▸ What is needed: Your answer should consist of each line below that includes the word "Windows".

▸ Page-level text extractions:
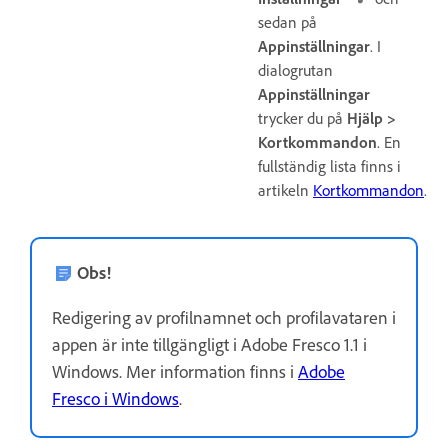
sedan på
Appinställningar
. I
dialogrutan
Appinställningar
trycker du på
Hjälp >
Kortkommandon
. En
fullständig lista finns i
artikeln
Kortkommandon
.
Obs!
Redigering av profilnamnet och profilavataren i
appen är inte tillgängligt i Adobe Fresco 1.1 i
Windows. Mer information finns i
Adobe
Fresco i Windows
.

---

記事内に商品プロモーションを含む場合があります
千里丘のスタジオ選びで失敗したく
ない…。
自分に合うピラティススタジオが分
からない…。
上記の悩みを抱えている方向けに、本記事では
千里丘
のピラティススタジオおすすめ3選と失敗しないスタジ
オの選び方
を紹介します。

▸ Task answer:
Windows. Mer information finns i
Fresco i Windows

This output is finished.